100%|██████████| 5/5 [01:10<00:00, 14.11s/it]

avg_phenotypes_contrasts

	estimate	std	ci_95_lower	ci_95_upper	p(|x|>0)
AGGAGGNNN	3.814170	0.164141	3.485888	4.142452	1.0
NGGAGGAGN	3.977816	0.284874	3.408067	4.547565	1.0
NNNAGGNNN	2.245866	0.054224	2.137419	2.354313	1.0
NNNAGGAGG	3.881142	0.161634	3.557873	4.204410	1.0
wild-type	3.648621	0.028011	3.592598	3.704643	1.0

fig, axes = plt.subplots(1, 1, figsize=(2.25, 3.5))

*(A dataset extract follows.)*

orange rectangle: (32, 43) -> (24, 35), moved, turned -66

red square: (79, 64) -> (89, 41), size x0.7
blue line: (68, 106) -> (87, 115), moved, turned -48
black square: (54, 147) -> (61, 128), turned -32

seqs = ["AGGAGGNNN", "NGGAGGAGN", "NNNAGGNNN", "NNNAGGAGG"]
labels = [
    r"$\bf{AGGAGG}$NNN",
    r"N$\bf{GGAGGAG}$N",
    r"NNN$\bf{AGG}$NNN",
    r"NNN$\bf{AGGAGG}$",
]
df = avg_phenotypes_contrasts.loc[seqs, :].copy()
df["step"] = np.arange(1, df.shape[0] + 1)
kwargs = {
    "fmt": "o",
    "lw": 0,
    "elinewidth": 2,
    "capsize": 3,
    "markersize": 5,
}
axes.errorbar(
    df["step"],
    df["estimate"],
    yerr=2 * df["std"],
    color='black',
    **kwargs,
)

axes.set(
    xlabel="Genetic background",
    ylabel="Scaled selection coefficient",
    xticks=df["step"],
    xlim=(0.5, 4.5),
)
axes.set_xticklabels(labels, rotation=45, ha="right")


axes.axhline(
    0,
    linestyle="--",
    c="grey",
    lw=0.75,
)
for s in ['wild-type']:
    axes.axhline(
        avg_phenotypes_contrasts.loc[s, "estimate"],
        linestyle="--",
        c="grey",
        lw=0.75,
    )
    axes.axhspan(
        ymin=avg_phenotypes_contrasts.loc[s, "ci_95_lower"],
        ymax=avg_phenotypes_contrasts.loc[s, "ci_95_upper"],
        color="grey",
        alpha=0.3,
        lw=0,
    )
fig.tight_layout()

Here, we see that by averaging across genetic backgrounds, our uncertaintly about average phenotypes is relatively small, as shown by the posterior standard deviation. Moreover, these results clearly show that having an AGG triplet, is in general insufficient for obtaining sequences as fit as the average across the 5’UTR sequences in the E.coli genome. In contrast, sequences with at least one of the binding sites are estimated to be as fit as the observed wild-type sequences in average.